▶ [Brief]
Retype only what runs from the first line of the records to the line with "LEHET, HOGY 20 MILLIÓ", inclusive, and no pictures.

Dataset entries:
========
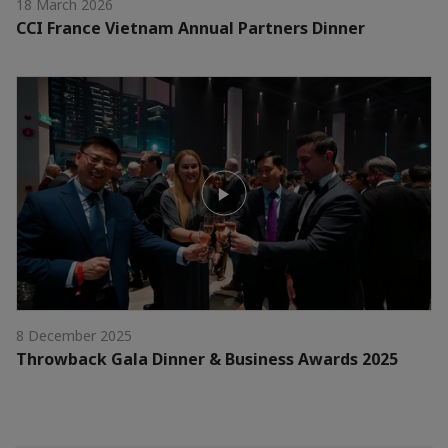
18 March 2026
CCI France Vietnam Annual Partners Dinner
8 December 2025
Throwback Gala Dinner & Business Awards 2025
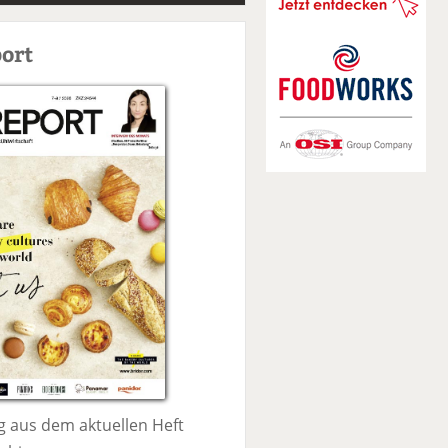
S
u
ort
c
h
e
 aus dem aktuellen Heft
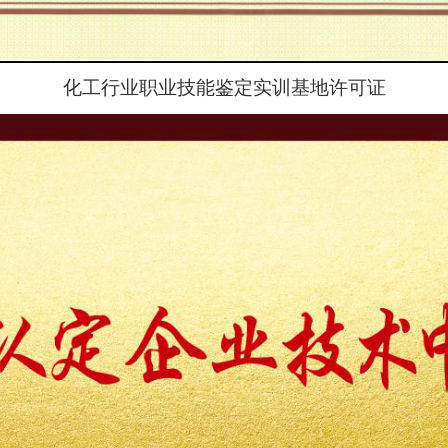
化工行业职业技能鉴定实训基地许可证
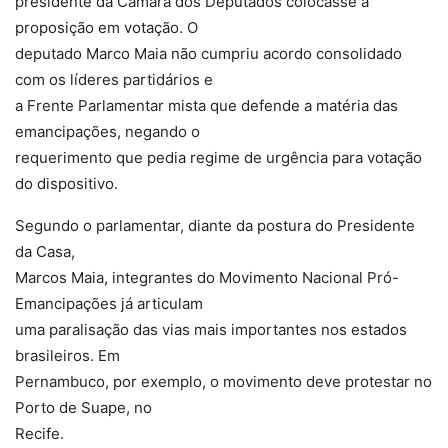
presidente da Câmara dos Deputados colocasse a
proposição em votação. O
deputado Marco Maia não cumpriu acordo consolidado
com os líderes partidários e
a Frente Parlamentar mista que defende a matéria das
emancipações, negando o
requerimento que pedia regime de urgência para votação
do dispositivo.
Segundo o parlamentar, diante da postura do Presidente
da Casa,
Marcos Maia, integrantes do Movimento Nacional Pró-
Emancipações já articulam
uma paralisação das vias mais importantes nos estados
brasileiros. Em
Pernambuco, por exemplo, o movimento deve protestar no
Porto de Suape, no
Recife.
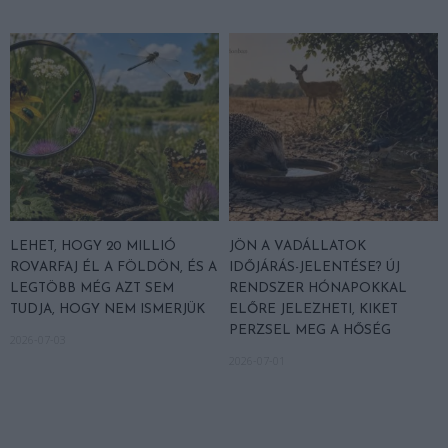
LEHET, HOGY 20 MILLIÓ
JÖN A VADÁLLATOK
ROVARFAJ ÉL A FÖLDÖN, ÉS A
IDŐJÁRÁS-JELENTÉSE? ÚJ
LEGTÖBB MÉG AZT SEM
RENDSZER HÓNAPOKKAL
TUDJA, HOGY NEM ISMERJÜK
ELŐRE JELEZHETI, KIKET
PERZSEL MEG A HŐSÉG
2026-07-03
2026-07-01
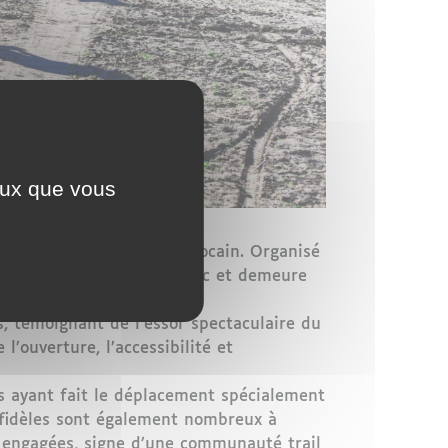
ceux que vous
du calendrier du trail marocain. Organisé
urse de la série Trail Maroc et demeure
s, témoignant de l’essor spectaculaire du
’ouverture, l’accessibilité et
ns ayant fait le déplacement spécialement
 fidèles sont également nombreux à
 engagées, signe d’une communauté trail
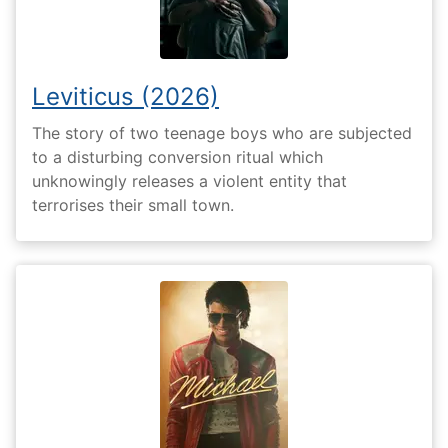
Leviticus (2026)
The story of two teenage boys who are subjected
to a disturbing conversion ritual which
unknowingly releases a violent entity that
terrorises their small town.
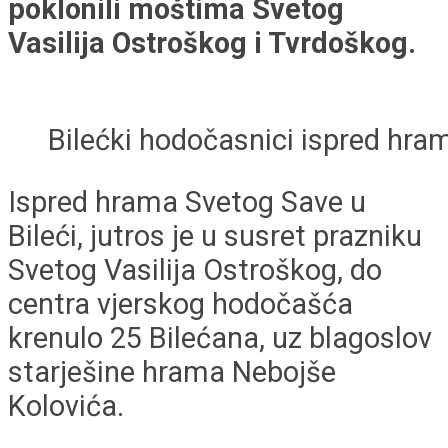
poklonili moštima Svetog
Vasilija Ostroškog i Tvrdoškog.
Bilećki hodočasnici ispred hr
Ispred hrama Svetog Save u
Bileći, jutros je u susret prazniku
Svetog Vasilija Ostroškog, do
centra vjerskog hodočašća
krenulo 25 Bilećana, uz blagoslov
starješine hrama Nebojše
Kolovića.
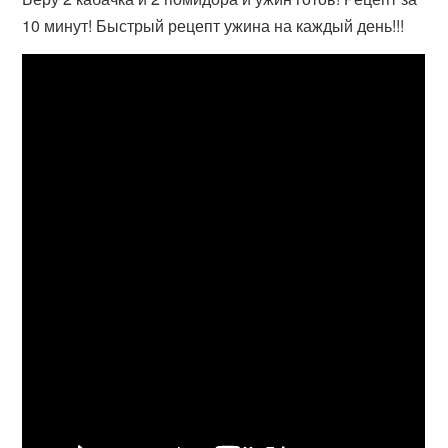
10 минут! Быстрый рецепт ужина на каждый день!!!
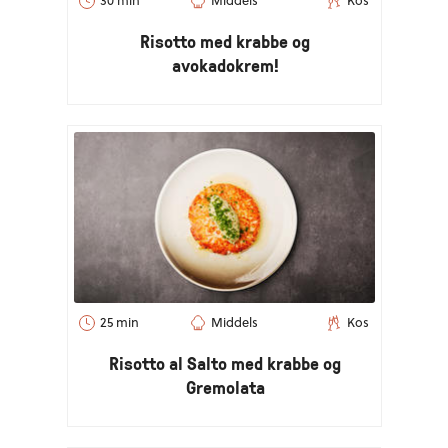
Risotto med krabbe og
avokadokrem!
25 min
Middels
Kos
Risotto al Salto med krabbe og
Gremolata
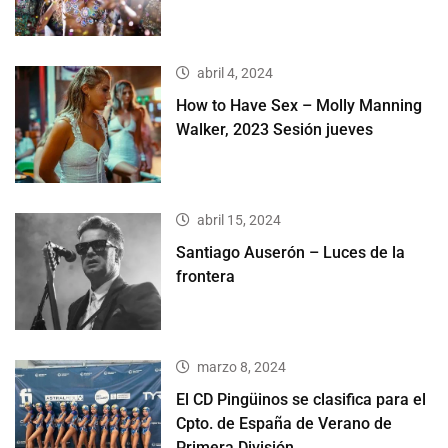
abril 4, 2024
How to Have Sex – Molly Manning
Walker, 2023 Sesión jueves
abril 15, 2024
Santiago Auserón – Luces de la
frontera
marzo 8, 2024
El CD Pingüinos se clasifica para el
Cpto. de España de Verano de
Primera División.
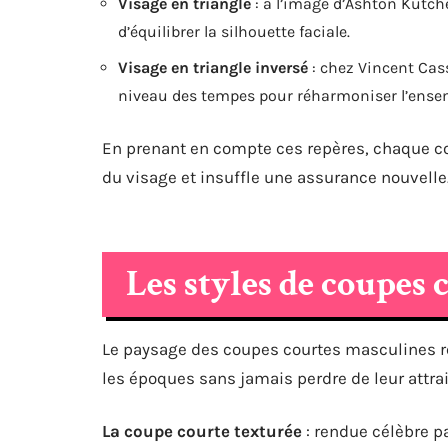
Visage en triangle
: à l’image d’Ashton Kutche
d’équilibrer la silhouette faciale.
Visage en triangle inversé
: chez Vincent Cass
niveau des tempes pour réharmoniser l’ense
En prenant en compte ces repères, chaque cou
du visage et insuffle une assurance nouvelle
Les styles de coupes 
Le paysage des coupes courtes masculines re
les époques sans jamais perdre de leur attrai
La coupe courte texturée
: rendue célèbre p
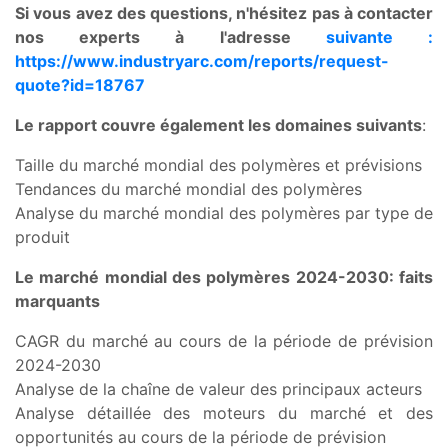
Si vous avez des questions, n'hésitez pas à contacter
nos experts à l'adresse
suivante :
https://www.industryarc.com/reports/request-
quote?id=18767
Le rapport couvre également les domaines suivants
:
Taille du marché mondial des polymères et prévisions
Tendances du marché mondial des polymères
Analyse du marché mondial des polymères par type de
produit
Le marché mondial des polymères 2024-2030
: faits
marquants
CAGR du marché au cours de la période de prévision
2024-2030
Analyse de la chaîne de valeur des principaux acteurs
Analyse détaillée des moteurs du marché et des
opportunités au cours de la période de prévision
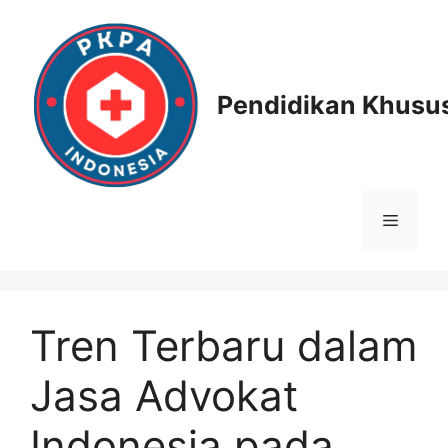
Skip
to
content
Pendidikan Khusus
Menu
Tren Terbaru dalam
Jasa Advokat
Indonesia pada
========
▶ [Exercise result]
18 March 2026
CCI France Vietnam Annual Partners Dinner
8 December 2025
Throwback Gala Dinner & Business Awards 2025
S
u
ort
c
h
e
 aus dem aktuellen Heft
化工行业职业技能鉴定实训基地许可证
presidente da Câmara dos Deputados colocasse a
proposição em votação. O
deputado Marco Maia não cumpriu acordo consolidado
com os líderes partidários e
a Frente Parlamentar mista que defende a matéria das
emancipações, negando o
requerimento que pedia regime de urgência para votação
do dispositivo.
Segundo o parlamentar, diante da postura do Presidente
da Casa,
Marcos Maia, integrantes do Movimento Nacional Pró-
Emancipações já articulam
uma paralisação das vias mais importantes nos estados
brasileiros. Em
Pernambuco, por exemplo, o movimento deve protestar no
Porto de Suape, no
Recife.
LEHET, HOGY 20 MILLIÓ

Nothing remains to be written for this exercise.